Records provided START

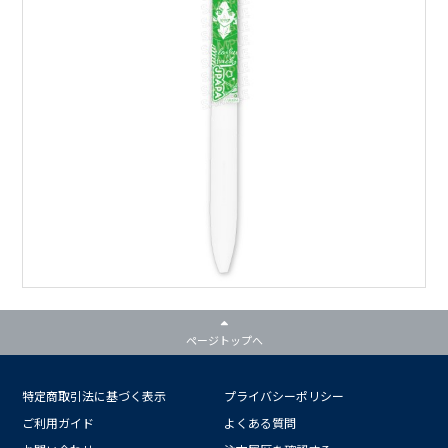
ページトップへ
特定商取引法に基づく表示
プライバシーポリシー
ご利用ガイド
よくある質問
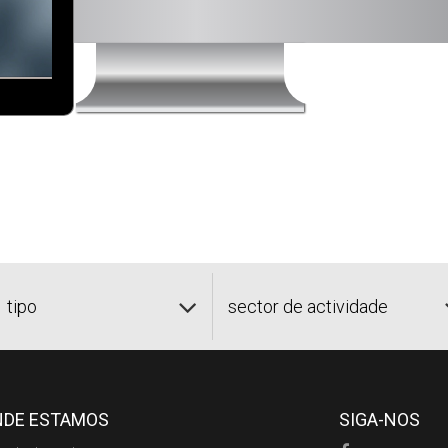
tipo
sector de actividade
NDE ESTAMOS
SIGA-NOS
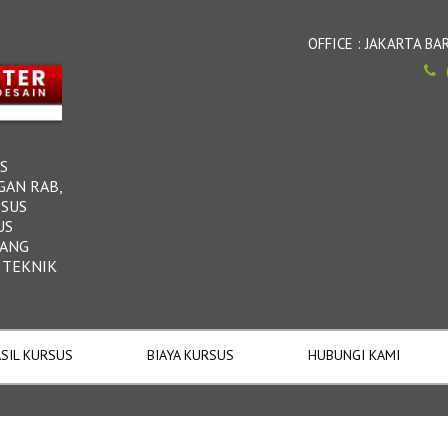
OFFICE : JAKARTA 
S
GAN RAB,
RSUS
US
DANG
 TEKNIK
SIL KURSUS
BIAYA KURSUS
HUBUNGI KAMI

Records provided END
Records provided START

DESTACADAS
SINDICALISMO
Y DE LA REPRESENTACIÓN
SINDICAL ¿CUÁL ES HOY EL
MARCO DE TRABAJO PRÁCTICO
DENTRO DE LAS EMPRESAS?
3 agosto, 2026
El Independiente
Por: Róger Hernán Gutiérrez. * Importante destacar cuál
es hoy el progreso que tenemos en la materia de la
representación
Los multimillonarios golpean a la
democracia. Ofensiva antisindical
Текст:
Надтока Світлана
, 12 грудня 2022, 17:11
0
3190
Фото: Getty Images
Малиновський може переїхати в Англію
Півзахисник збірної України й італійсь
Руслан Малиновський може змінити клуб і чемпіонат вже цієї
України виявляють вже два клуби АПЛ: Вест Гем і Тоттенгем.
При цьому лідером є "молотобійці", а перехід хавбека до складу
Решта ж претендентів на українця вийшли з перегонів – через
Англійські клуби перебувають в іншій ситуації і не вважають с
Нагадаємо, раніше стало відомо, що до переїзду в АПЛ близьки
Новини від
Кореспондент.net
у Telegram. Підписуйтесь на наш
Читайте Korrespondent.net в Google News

Records provided END
Records provided START

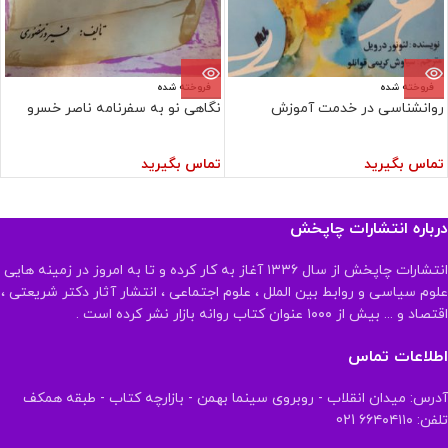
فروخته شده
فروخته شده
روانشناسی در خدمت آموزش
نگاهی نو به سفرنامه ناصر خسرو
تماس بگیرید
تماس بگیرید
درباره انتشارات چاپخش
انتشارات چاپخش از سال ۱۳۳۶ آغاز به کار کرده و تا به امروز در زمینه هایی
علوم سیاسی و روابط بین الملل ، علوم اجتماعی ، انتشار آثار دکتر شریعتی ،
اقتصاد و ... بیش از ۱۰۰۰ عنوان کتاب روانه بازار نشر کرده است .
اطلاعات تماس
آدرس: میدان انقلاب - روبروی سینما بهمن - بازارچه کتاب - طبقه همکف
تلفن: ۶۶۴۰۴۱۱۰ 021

Records provided END

Directions
Across the entries above, how many lines include "چاپخش"? State only that number.

Exercise solution
2